Em 2004, em Portugal, com a aprovação por despacho ministerial do PNCP, clarificam-se algumas questões relevantes relacionadas com a sua prática, nomeadamente os seus princípios:

- A prática de CP requer organização própria e abordagem específica, prestada por equipas técnicas preparadas para o efeito;

- Os CP afirmam a vida e encaram a morte como um processo natural e consideram a doença como causa de sofrimento a minorar;

- Os CP consideram que o doente vale por quem é, até ao fim, reconhecendo e aceitando os valores e prioridades deste, abordando de forma integrada o sofrimento físico, psicológico, social e espiritual;

- Os CP reconhecem que o sofrimento e o medo perante a morte podem ser humanamente abordados e que a fase final da vida pode encerrar momentos de realização e crescimento pessoal;

- Os CP não antecipam nem atrasam a morte, repudiando a eutanásia, o suicídio assistido e a futilidade diagnóstica e terapêutica;

- Os CP baseiam-se no acompanhamento, na humanidade, na compaixão, na disponibilidade e no rigor científico, centrando-se na procura do bem-estar do doente, ajudando-o a viver tão intensamente quanto possível até ao fim;

- Os CP só são prestados se aceites pelo doente e família e respeitam o direito do doente escolher o local onde deseja viver e ser acompanhado no seu final de vida.

- Os CP baseiam-se na diferenciação e na interdisciplinaridade, exigindo preparação técnica, formação teórica e experiência prática efetiva (DGS, 2004).

Como escreve Silva (2012, pg. 399), “é porque diante da morte que a vida se reflete que os cuidados/ medicina paliativos constituem um lugar matricial de futuro”. Em Portugal só recentemente se observa um crescente interesse por esta filosofia de cuidados, sendo uma área de muita procura ao nível da formação avançada dos profissionais de saúde – nomeadamente Enfermeiros – o que demonstra uma reflexão sobre as práticas, consciência das dificuldades e empenho nas respostas ao elevado número de doentes com patologia crónica e/ou terminal (Sapeta, 2011).

De facto, segundo dados do INE, perto de 95% dos 106 545 óbitos de residentes em Portugal, no ano de 2013, foram motivados por doenças ou estados patológicos, enquanto a percentagem de mortes não naturais (associadas a causas externas como acidentes, suicídios, homicídios ou catástrofes naturais) foi de 2.3%, sendo as restantes 3.7% sujeitas a investigação médica.
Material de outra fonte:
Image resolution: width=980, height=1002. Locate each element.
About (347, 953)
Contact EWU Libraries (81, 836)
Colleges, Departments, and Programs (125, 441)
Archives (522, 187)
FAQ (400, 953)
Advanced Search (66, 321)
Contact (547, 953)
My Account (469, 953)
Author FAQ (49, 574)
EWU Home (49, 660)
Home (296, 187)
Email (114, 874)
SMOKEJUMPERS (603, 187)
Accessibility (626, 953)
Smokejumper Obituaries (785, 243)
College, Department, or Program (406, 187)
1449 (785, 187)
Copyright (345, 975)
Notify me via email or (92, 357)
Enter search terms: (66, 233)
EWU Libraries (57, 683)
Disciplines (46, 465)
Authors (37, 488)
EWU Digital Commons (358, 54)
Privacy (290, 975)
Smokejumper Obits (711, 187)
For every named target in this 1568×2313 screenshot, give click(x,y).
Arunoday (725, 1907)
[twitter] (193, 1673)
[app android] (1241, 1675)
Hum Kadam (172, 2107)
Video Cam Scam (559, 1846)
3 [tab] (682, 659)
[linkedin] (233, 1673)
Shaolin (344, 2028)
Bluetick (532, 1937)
No referido ano morreu-se sobretudo por doenças do aparelho circulatório (29,5% do total de óbitos), devendo-se 24,3% do total de óbitos a tumores malignos (INE, 2013).
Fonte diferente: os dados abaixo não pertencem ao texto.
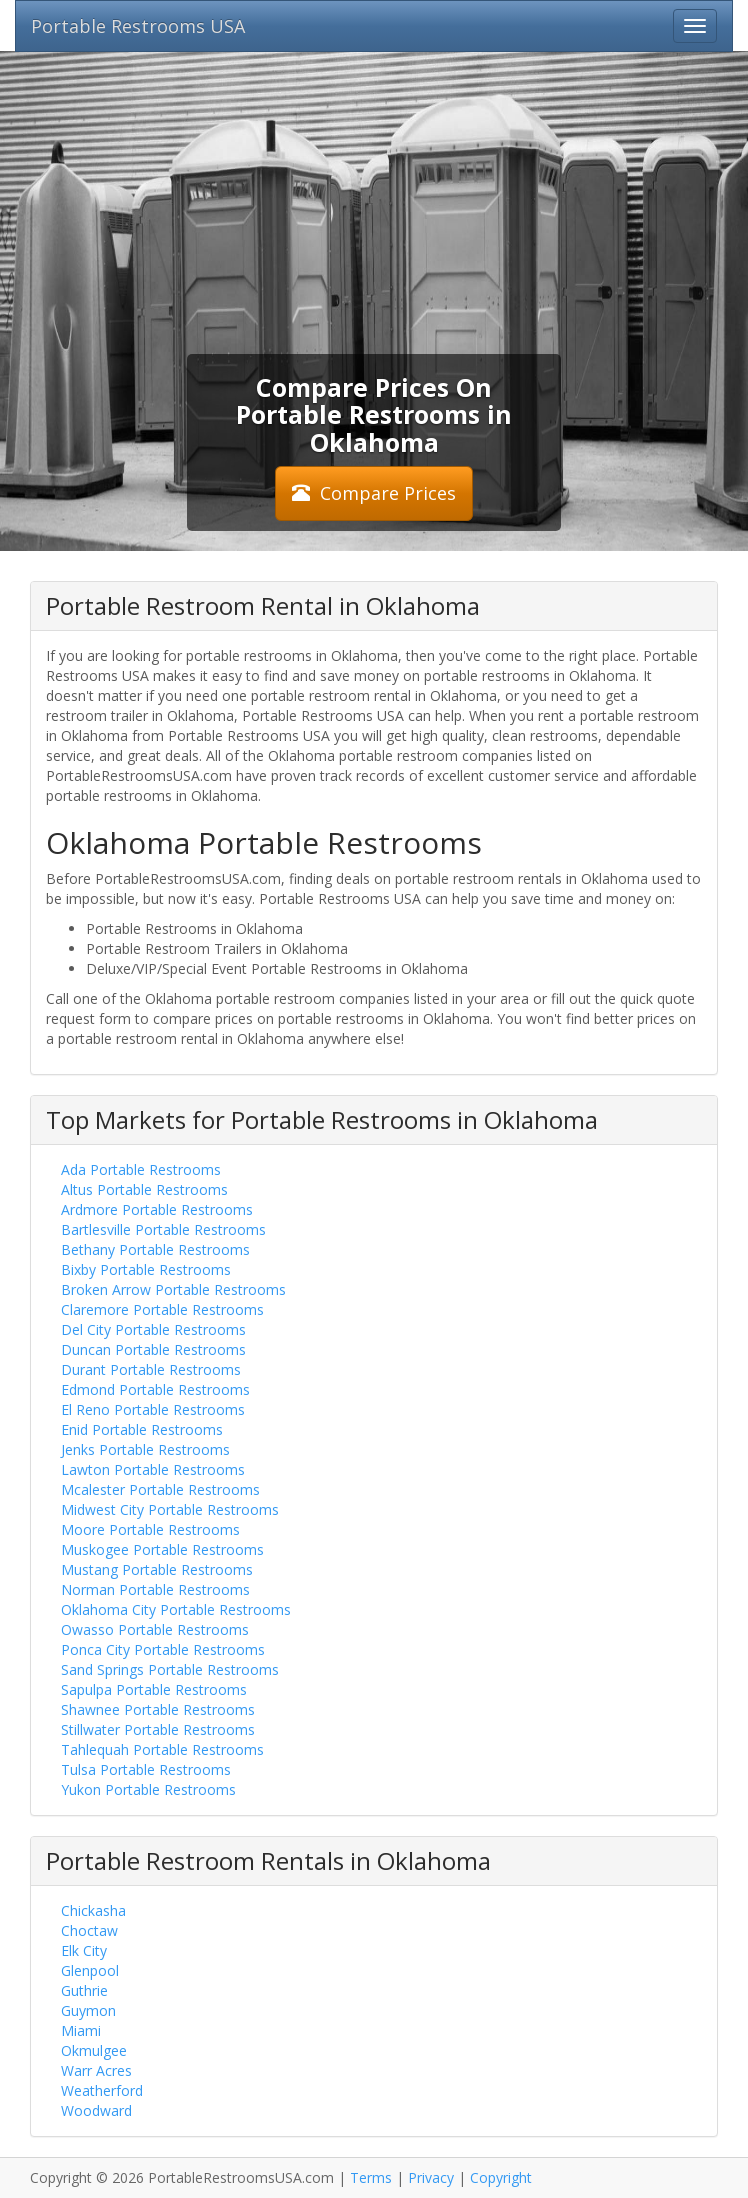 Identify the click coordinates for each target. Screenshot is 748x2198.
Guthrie (84, 1990)
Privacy (431, 2177)
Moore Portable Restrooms (150, 1529)
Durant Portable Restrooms (151, 1369)
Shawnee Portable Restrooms (158, 1709)
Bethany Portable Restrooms (155, 1249)
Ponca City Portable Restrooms (163, 1649)
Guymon (88, 2010)
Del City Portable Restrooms (153, 1329)
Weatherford (102, 2090)
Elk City (84, 1950)
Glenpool (90, 1970)
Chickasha (93, 1910)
Tendo em conta que a Lei de Bases dos Cuidados Paliativos (Lei 52/2012) publicada em DR, em 2012, consagrou o direito e regulou o acesso dos cidadãos a esta dimensão dos cuidados, seria expectável que todos os doentes crónicos e/ou terminais recebessem, em Portugal, “Cuidados Paliativos adequados à complexidade da situação e às necessidades da pessoa”.
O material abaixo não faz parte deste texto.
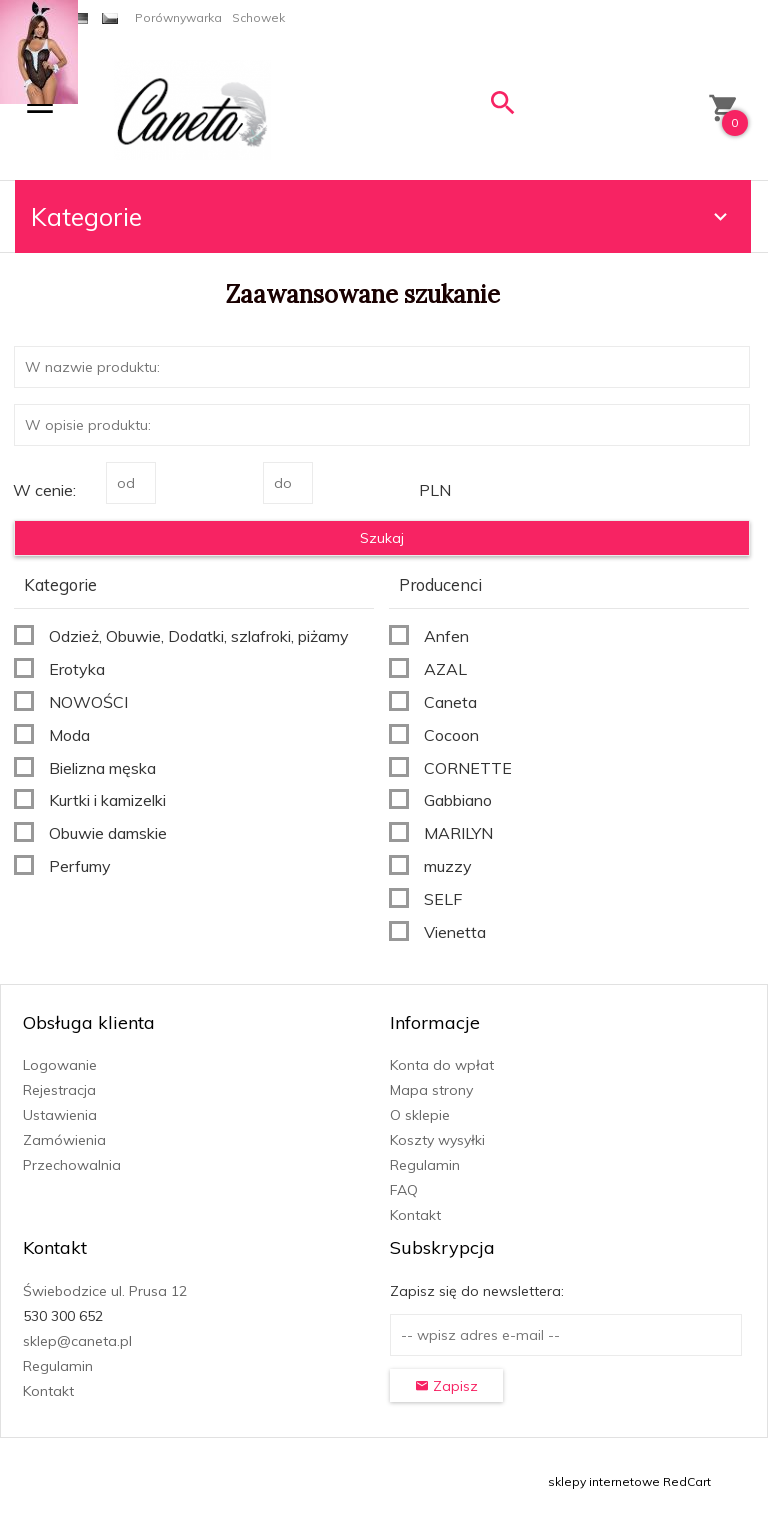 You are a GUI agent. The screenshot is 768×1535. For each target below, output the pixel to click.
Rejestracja (59, 1090)
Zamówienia (64, 1140)
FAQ (404, 1190)
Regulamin (425, 1165)
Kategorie (382, 216)
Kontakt (415, 1215)
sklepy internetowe (604, 1481)
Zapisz (446, 1386)
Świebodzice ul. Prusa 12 (105, 1291)
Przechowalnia (72, 1165)
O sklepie (420, 1115)
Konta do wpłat (442, 1065)
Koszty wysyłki (437, 1140)
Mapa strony (431, 1090)
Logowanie (60, 1065)
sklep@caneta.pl (77, 1341)
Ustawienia (60, 1115) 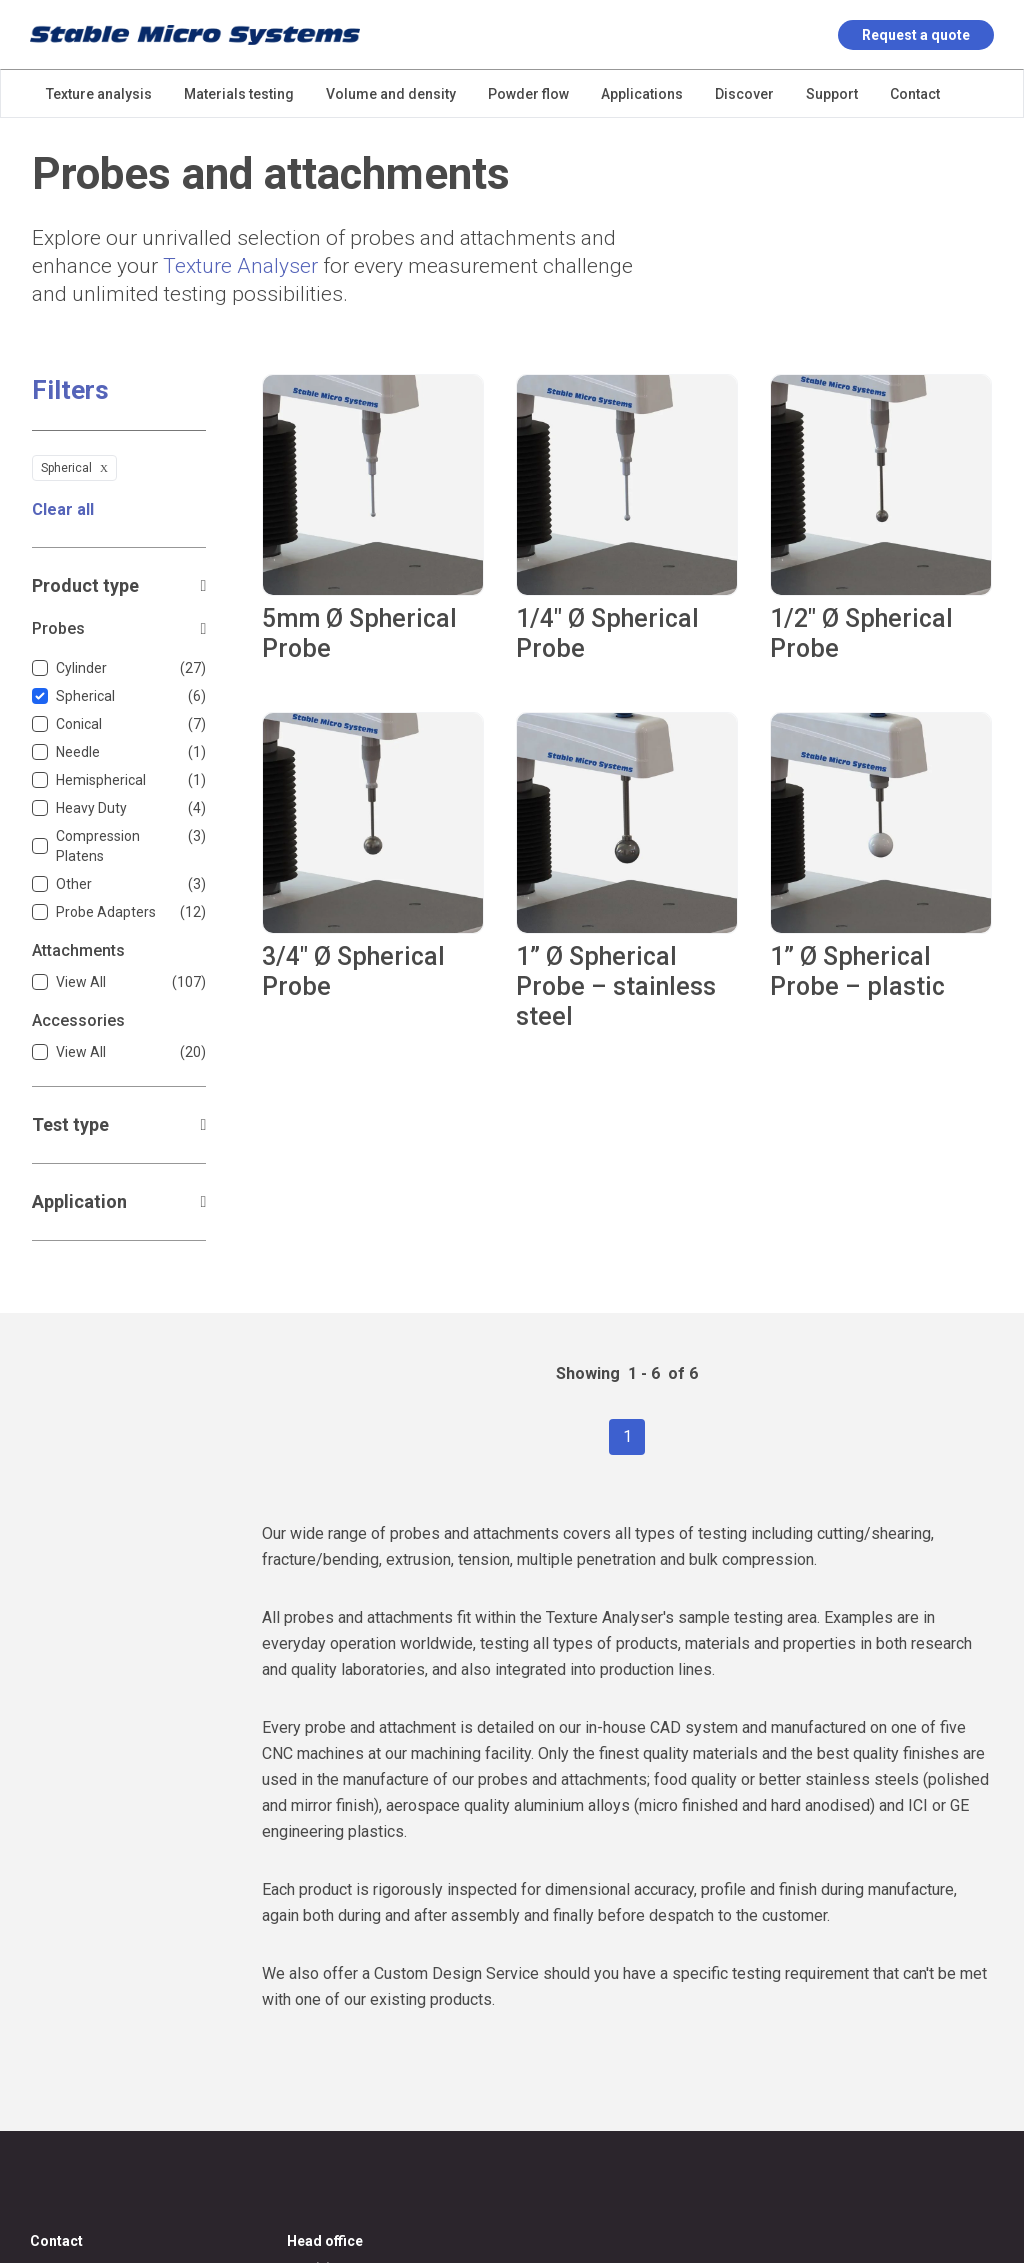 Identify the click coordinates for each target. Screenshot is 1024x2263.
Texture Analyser (240, 266)
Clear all (63, 509)
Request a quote (916, 35)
Ainda assim e apesar do interesse acrescido na formação dos profissionais – por reconhecimento da elevada carência –, como referido anteriormente, a satisfação das necessidades destes doentes e famílias, em Portugal, mantém-se abaixo dos mínimos recomendados pela EAPC. No ano de 2012, existiam apenas 24.1% das UCP necessárias, 20.4% das equipas intra-hospitalares de CP e 9.4% das equipas de suporte domiciliário. A APCP, consciente destes dados, almeja que os CP integrem todos os níveis de cuidados do Sistema Nacional de Saúde, por todo o país, para que se atenda a todas as necessidades dos doentes em fim de vida e respetivas famílias (Capelas & Coelho, 2014).